#### [WHAT THIS TASK INVOLVES]
What follows is a set of records. Retype them exactly, leaving out the pictures.

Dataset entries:
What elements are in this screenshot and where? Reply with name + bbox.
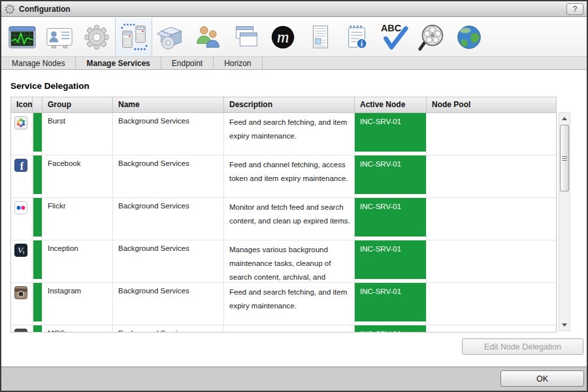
active-node-badge: INC-SRV-01 [355,155,426,194]
name-cell: Background Services [113,240,224,283]
help-button[interactable]: ? [566,3,583,15]
toolbar-spell-check-icon[interactable]: ABC [376,18,413,56]
status-stripe [33,325,42,332]
table-row-mos[interactable]: MOS Background Services Synchronization … [11,325,556,332]
svg-text:f: f [20,161,24,172]
tab-bar: Manage Nodes Manage Services Endpoint Ho… [1,57,587,70]
table-row-flickr[interactable]: Flickr Background Services Monitor and f… [11,198,556,240]
tab-manage-nodes[interactable]: Manage Nodes [1,57,76,69]
name-cell: Background Services [113,325,224,332]
edit-node-delegation-button[interactable]: Edit Node Delegation [462,338,583,355]
toolbar-notes-info-icon[interactable]: i [338,18,376,56]
table-row-instagram[interactable]: Instagram Background Services Feed and s… [11,283,556,325]
column-node-pool[interactable]: Node Pool [427,97,557,112]
ok-button[interactable]: OK [500,370,584,387]
description-cell: Synchronization of MOS devices and [224,325,355,332]
toolbar-windows-icon[interactable] [227,18,264,56]
toolbar: m i ABC [1,18,587,57]
tab-manage-services[interactable]: Manage Services [76,57,161,69]
facebook-icon: f [14,159,27,172]
name-cell: Background Services [113,113,224,155]
description-cell: Feed and channel fetching, access token … [224,155,355,198]
scrollbar-thumb[interactable] [560,125,569,191]
table-row-burst[interactable]: Burst Background Services Feed and searc… [11,113,556,155]
column-description[interactable]: Description [224,97,355,112]
active-node-badge: INC-SRV-01 [355,113,426,152]
description-cell: Monitor and fetch feed and search conten… [224,198,355,240]
node-pool-cell [427,155,556,198]
group-cell: Burst [42,113,113,155]
group-cell: Instagram [42,283,113,325]
status-stripe [33,113,42,152]
up-arrow-icon [562,117,567,120]
group-cell: Facebook [42,155,113,198]
node-pool-cell [427,283,556,325]
table-row-facebook[interactable]: f Facebook Background Services Feed and … [11,155,556,198]
table-header: Icon Group Name Description Active Node … [11,97,556,113]
column-icon[interactable]: Icon [11,97,33,112]
active-node-badge: INC-SRV-01 [355,198,426,237]
mos-icon [14,329,27,332]
svg-text:m: m [276,27,289,46]
column-name[interactable]: Name [113,97,224,112]
configuration-window: Configuration ? [0,0,588,392]
column-active-node[interactable]: Active Node [355,97,427,112]
node-pool-cell [427,198,556,240]
table-row-inception[interactable]: V Inception Background Services Manages … [11,240,556,283]
burst-icon [14,116,27,129]
toolbar-software-package-icon[interactable] [152,18,189,56]
status-stripe [33,240,42,279]
name-cell: Background Services [113,155,224,198]
column-group[interactable]: Group [42,97,113,112]
scroll-up-button[interactable] [559,114,570,123]
service-delegation-table: Icon Group Name Description Active Node … [10,97,557,333]
status-stripe [33,283,42,321]
down-arrow-icon [562,323,567,327]
node-pool-cell [427,113,556,155]
flickr-icon [14,201,27,214]
thumb-grip-icon [562,156,567,161]
table-body: Burst Background Services Feed and searc… [11,113,556,332]
group-cell: Inception [42,240,113,283]
gear-icon [5,4,15,14]
description-cell: Manages various background maintenance t… [224,240,355,283]
inception-icon: V [14,244,27,257]
toolbar-activity-monitor-icon[interactable] [3,18,41,56]
toolbar-film-reel-icon[interactable] [413,18,450,56]
description-cell: Feed and search fetching, and item expir… [224,113,355,155]
name-cell: Background Services [113,198,224,240]
active-node-badge: INC-SRV-01 [355,325,426,332]
toolbar-settings-gear-icon[interactable] [78,18,115,56]
toolbar-manage-services-servers-icon[interactable] [115,18,152,56]
status-stripe [33,155,42,194]
toolbar-contact-card-icon[interactable] [41,18,78,56]
tab-horizon[interactable]: Horizon [214,57,262,69]
instagram-icon [14,286,27,299]
column-status-stripe[interactable] [33,97,42,112]
group-cell: Flickr [42,198,113,240]
node-pool-cell [427,325,556,332]
name-cell: Background Services [113,283,224,325]
title-bar[interactable]: Configuration ? [1,1,587,17]
scroll-down-button[interactable] [559,320,570,330]
active-node-badge: INC-SRV-01 [355,283,426,321]
page-title: Service Delegation [10,81,90,91]
toolbar-users-icon[interactable] [189,18,227,56]
footer-bar: OK [1,367,587,391]
tab-endpoint[interactable]: Endpoint [161,57,214,69]
window-title: Configuration [19,5,71,14]
active-node-badge: INC-SRV-01 [355,240,426,279]
toolbar-m-logo-icon[interactable]: m [264,18,301,56]
table-scrollbar[interactable] [559,112,570,331]
node-pool-cell [427,240,556,283]
description-cell: Feed and search fetching, and item expir… [224,283,355,325]
toolbar-globe-icon[interactable] [450,18,487,56]
svg-text:ABC: ABC [380,23,400,33]
status-stripe [33,198,42,237]
toolbar-document-icon[interactable] [301,18,338,56]
group-cell: MOS [42,325,113,332]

#### [OUTPUT OF THE TASK]
What elements are in this screenshot and where? Reply with name + bbox.
active-node-badge: INC-SRV-01 [355,155,426,194]
name-cell: Background Services [113,240,224,283]
help-button[interactable]: ? [566,3,583,15]
toolbar-spell-check-icon[interactable]: ABC [376,18,413,56]
status-stripe [33,325,42,332]
table-row-mos[interactable]: MOS Background Services Synchronization … [11,325,556,332]
svg-text:f: f [20,161,24,172]
tab-bar: Manage Nodes Manage Services Endpoint Ho… [1,57,587,70]
table-row-flickr[interactable]: Flickr Background Services Monitor and f… [11,198,556,240]
tab-manage-nodes[interactable]: Manage Nodes [1,57,76,69]
name-cell: Background Services [113,325,224,332]
edit-node-delegation-button[interactable]: Edit Node Delegation [462,338,583,355]
toolbar-notes-info-icon[interactable]: i [338,18,376,56]
table-row-instagram[interactable]: Instagram Background Services Feed and s… [11,283,556,325]
column-node-pool[interactable]: Node Pool [427,97,557,112]
ok-button[interactable]: OK [500,370,584,387]
description-cell: Synchronization of MOS devices and [224,325,355,332]
toolbar-windows-icon[interactable] [227,18,264,56]
toolbar: m i ABC [1,18,587,57]
tab-manage-services[interactable]: Manage Services [76,57,161,69]
facebook-icon: f [14,159,27,172]
name-cell: Background Services [113,113,224,155]
description-cell: Feed and channel fetching, access token … [224,155,355,198]
scrollbar-thumb[interactable] [560,125,569,191]
table-row-burst[interactable]: Burst Background Services Feed and searc… [11,113,556,155]
column-description[interactable]: Description [224,97,355,112]
active-node-badge: INC-SRV-01 [355,113,426,152]
description-cell: Monitor and fetch feed and search conten… [224,198,355,240]
node-pool-cell [427,155,556,198]
group-cell: Burst [42,113,113,155]
group-cell: Instagram [42,283,113,325]
status-stripe [33,113,42,152]
up-arrow-icon [562,117,567,120]
group-cell: Facebook [42,155,113,198]
node-pool-cell [427,283,556,325]
table-row-facebook[interactable]: f Facebook Background Services Feed and … [11,155,556,198]
table-header: Icon Group Name Description Active Node … [11,97,556,113]
column-icon[interactable]: Icon [11,97,33,112]
active-node-badge: INC-SRV-01 [355,198,426,237]
mos-icon [14,329,27,332]
svg-text:m: m [276,27,289,46]
column-name[interactable]: Name [113,97,224,112]
configuration-window: Configuration ? [0,0,588,392]
column-active-node[interactable]: Active Node [355,97,427,112]
node-pool-cell [427,198,556,240]
table-row-inception[interactable]: V Inception Background Services Manages … [11,240,556,283]
burst-icon [14,116,27,129]
toolbar-software-package-icon[interactable] [152,18,189,56]
status-stripe [33,240,42,279]
name-cell: Background Services [113,155,224,198]
column-group[interactable]: Group [42,97,113,112]
scroll-up-button[interactable] [559,114,570,123]
service-delegation-table: Icon Group Name Description Active Node … [10,97,557,333]
status-stripe [33,283,42,321]
down-arrow-icon [562,323,567,327]
node-pool-cell [427,113,556,155]
flickr-icon [14,201,27,214]
thumb-grip-icon [562,156,567,161]
table-body: Burst Background Services Feed and searc… [11,113,556,332]
group-cell: Inception [42,240,113,283]
gear-icon [5,4,15,14]
description-cell: Manages various background maintenance t… [224,240,355,283]
inception-icon: V [14,244,27,257]
toolbar-activity-monitor-icon[interactable] [3,18,41,56]
toolbar-film-reel-icon[interactable] [413,18,450,56]
description-cell: Feed and search fetching, and item expir… [224,113,355,155]
name-cell: Background Services [113,198,224,240]
active-node-badge: INC-SRV-01 [355,325,426,332]
toolbar-settings-gear-icon[interactable] [78,18,115,56]
toolbar-manage-services-servers-icon[interactable] [115,18,152,56]
status-stripe [33,155,42,194]
toolbar-contact-card-icon[interactable] [41,18,78,56]
tab-horizon[interactable]: Horizon [214,57,262,69]
instagram-icon [14,286,27,299]
column-status-stripe[interactable] [33,97,42,112]
group-cell: Flickr [42,198,113,240]
node-pool-cell [427,325,556,332]
name-cell: Background Services [113,283,224,325]
title-bar[interactable]: Configuration ? [1,1,587,17]
scroll-down-button[interactable] [559,320,570,330]
active-node-badge: INC-SRV-01 [355,283,426,321]
page-title: Service Delegation [10,81,90,91]
toolbar-users-icon[interactable] [189,18,227,56]
footer-bar: OK [1,367,587,391]
tab-endpoint[interactable]: Endpoint [161,57,214,69]
window-title: Configuration [19,5,71,14]
active-node-badge: INC-SRV-01 [355,240,426,279]
toolbar-m-logo-icon[interactable]: m [264,18,301,56]
table-scrollbar[interactable] [559,112,570,331]
node-pool-cell [427,240,556,283]
description-cell: Feed and search fetching, and item expir… [224,283,355,325]
toolbar-globe-icon[interactable] [450,18,487,56]
svg-text:ABC: ABC [380,23,400,33]
status-stripe [33,198,42,237]
toolbar-document-icon[interactable] [301,18,338,56]
group-cell: MOS [42,325,113,332]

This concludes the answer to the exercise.